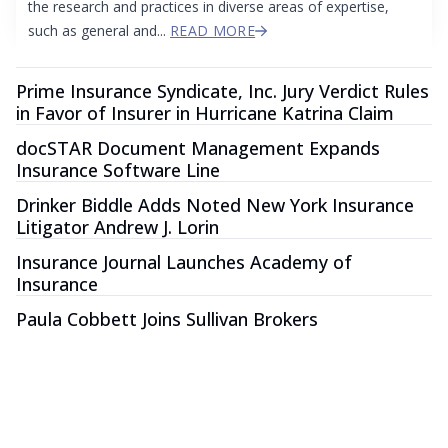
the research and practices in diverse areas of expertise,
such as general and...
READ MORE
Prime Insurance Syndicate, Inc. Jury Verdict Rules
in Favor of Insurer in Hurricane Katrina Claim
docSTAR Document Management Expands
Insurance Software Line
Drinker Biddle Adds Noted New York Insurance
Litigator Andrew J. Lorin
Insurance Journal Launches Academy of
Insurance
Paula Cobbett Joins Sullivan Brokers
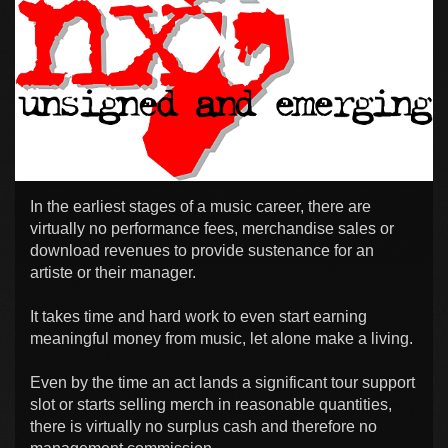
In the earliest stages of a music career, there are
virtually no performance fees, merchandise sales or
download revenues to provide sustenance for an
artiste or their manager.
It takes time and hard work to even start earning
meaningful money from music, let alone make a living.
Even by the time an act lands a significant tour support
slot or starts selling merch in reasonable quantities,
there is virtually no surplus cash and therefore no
..........
■ DIRECTIONS ■
Repeat exactly the lines from the one containing "virtually no performance" through the last line of the records above, both included, and nothing else.

■ SOLUTION ■
virtually no performance fees, merchandise sales or
download revenues to provide sustenance for an
artiste or their manager.
It takes time and hard work to even start earning
meaningful money from music, let alone make a living.
Even by the time an act lands a significant tour support
slot or starts selling merch in reasonable quantities,
there is virtually no surplus cash and therefore no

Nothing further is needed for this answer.